__Work required__
In the entries that follow, the line with "aux cookies" opens the range and the line with "technologies nous permettra" closes it; repeat that range exactly, both lines included.

__Material supplied__
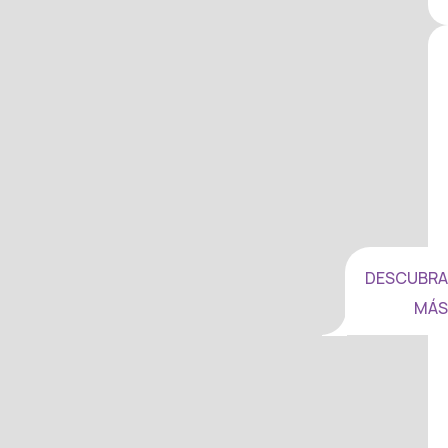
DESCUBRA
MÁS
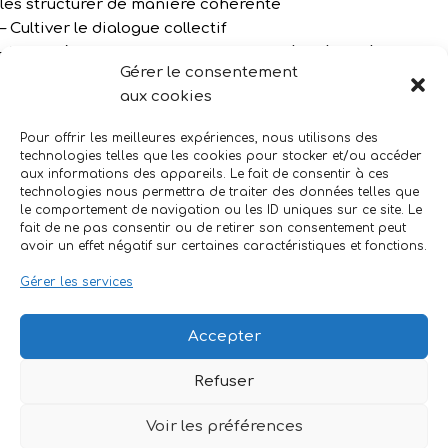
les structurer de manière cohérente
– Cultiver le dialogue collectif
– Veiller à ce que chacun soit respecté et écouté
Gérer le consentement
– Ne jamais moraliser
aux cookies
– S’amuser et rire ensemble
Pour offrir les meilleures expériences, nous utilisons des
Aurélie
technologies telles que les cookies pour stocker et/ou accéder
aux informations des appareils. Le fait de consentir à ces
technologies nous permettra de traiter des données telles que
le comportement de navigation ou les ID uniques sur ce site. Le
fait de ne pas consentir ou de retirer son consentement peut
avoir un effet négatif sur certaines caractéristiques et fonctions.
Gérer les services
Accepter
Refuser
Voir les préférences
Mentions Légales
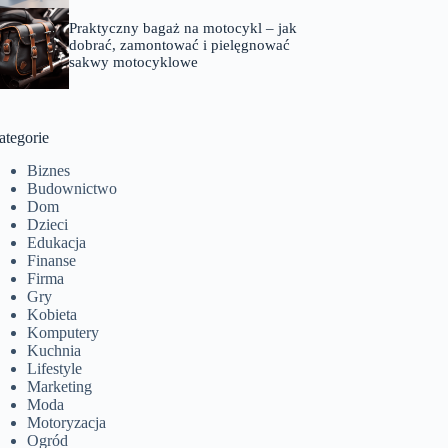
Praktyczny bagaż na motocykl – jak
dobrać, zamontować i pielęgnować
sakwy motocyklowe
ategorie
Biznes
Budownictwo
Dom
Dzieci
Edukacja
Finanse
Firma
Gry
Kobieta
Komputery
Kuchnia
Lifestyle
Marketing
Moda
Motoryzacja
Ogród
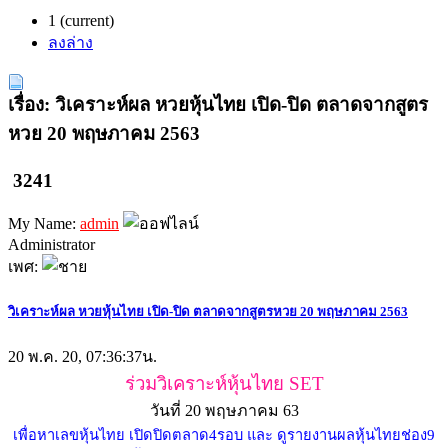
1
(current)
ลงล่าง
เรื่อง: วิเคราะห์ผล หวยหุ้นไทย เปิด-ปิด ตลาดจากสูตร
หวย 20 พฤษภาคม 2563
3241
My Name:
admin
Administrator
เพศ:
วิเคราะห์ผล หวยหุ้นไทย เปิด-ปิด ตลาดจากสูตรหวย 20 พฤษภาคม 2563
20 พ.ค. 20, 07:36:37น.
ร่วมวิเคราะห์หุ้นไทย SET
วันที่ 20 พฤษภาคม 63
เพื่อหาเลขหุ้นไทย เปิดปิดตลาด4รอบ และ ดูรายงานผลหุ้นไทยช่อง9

==

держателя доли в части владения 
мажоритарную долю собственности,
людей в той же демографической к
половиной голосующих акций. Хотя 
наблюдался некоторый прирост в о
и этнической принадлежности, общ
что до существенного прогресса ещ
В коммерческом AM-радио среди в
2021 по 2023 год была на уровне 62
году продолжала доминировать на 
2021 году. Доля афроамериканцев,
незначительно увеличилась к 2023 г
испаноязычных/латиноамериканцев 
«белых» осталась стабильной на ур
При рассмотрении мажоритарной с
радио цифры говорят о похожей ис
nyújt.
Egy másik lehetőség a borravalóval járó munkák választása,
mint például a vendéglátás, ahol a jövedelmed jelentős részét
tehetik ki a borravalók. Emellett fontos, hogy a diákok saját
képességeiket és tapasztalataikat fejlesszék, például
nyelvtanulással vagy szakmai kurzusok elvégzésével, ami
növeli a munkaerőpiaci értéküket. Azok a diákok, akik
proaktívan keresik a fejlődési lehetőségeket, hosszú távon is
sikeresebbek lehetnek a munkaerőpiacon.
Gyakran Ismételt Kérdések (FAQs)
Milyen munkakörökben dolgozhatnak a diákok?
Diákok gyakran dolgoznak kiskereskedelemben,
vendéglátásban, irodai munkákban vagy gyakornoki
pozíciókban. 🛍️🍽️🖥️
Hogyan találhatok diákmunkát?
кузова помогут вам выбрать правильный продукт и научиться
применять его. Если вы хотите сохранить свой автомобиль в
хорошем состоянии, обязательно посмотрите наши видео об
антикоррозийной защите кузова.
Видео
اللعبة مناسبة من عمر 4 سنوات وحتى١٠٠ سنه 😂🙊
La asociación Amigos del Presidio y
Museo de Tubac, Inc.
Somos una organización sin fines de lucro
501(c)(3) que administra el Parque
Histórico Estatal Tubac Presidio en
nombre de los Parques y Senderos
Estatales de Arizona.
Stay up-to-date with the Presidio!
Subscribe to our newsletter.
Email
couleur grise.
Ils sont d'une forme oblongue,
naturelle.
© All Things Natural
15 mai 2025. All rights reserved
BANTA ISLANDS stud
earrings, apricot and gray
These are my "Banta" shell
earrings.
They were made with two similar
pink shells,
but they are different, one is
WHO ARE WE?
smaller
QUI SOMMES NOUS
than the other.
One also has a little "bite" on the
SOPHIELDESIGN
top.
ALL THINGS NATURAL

__Solution__
aux cookies
– S’amuser et rire ensemble
Pour offrir les meilleures expériences, nous utilisons des
Aurélie
technologies telles que les cookies pour stocker et/ou accéder
aux informations des appareils. Le fait de consentir à ces
technologies nous permettra de traiter des données telles que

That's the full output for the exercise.